┌─ Material for this exercise

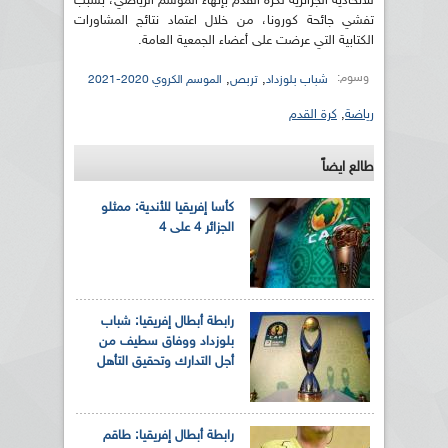
للاتحادية الجزائرية لكرة القدم بإنهاء الموسم الرياضي، بسبب
تفشي جائحة كورونا، من خلال اعتماد نتائج المشاورات
الكتابية التي عرضت على أعضاء الجمعية العامة.
وسوم:
,
,
شباب بلوزداد
تربص
الموسم الكروي 2020-2021
رياضة
,
كرة القدم
طالع ايضاً
كأسا إفريقيا للأندية: ممثلو
الجزائر 4 على 4
رابطة أبطال إفريقيا: شباب
بلوزداد ووفاق سطيف من
أجل التدارك وتحقيق التأهل
رابطة أبطال إفريقيا: طاقم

└─

§ Work instruction: Say how many lines in the entries above contain the string "أبطال", offering no other words.

§ Result of this exercise: 2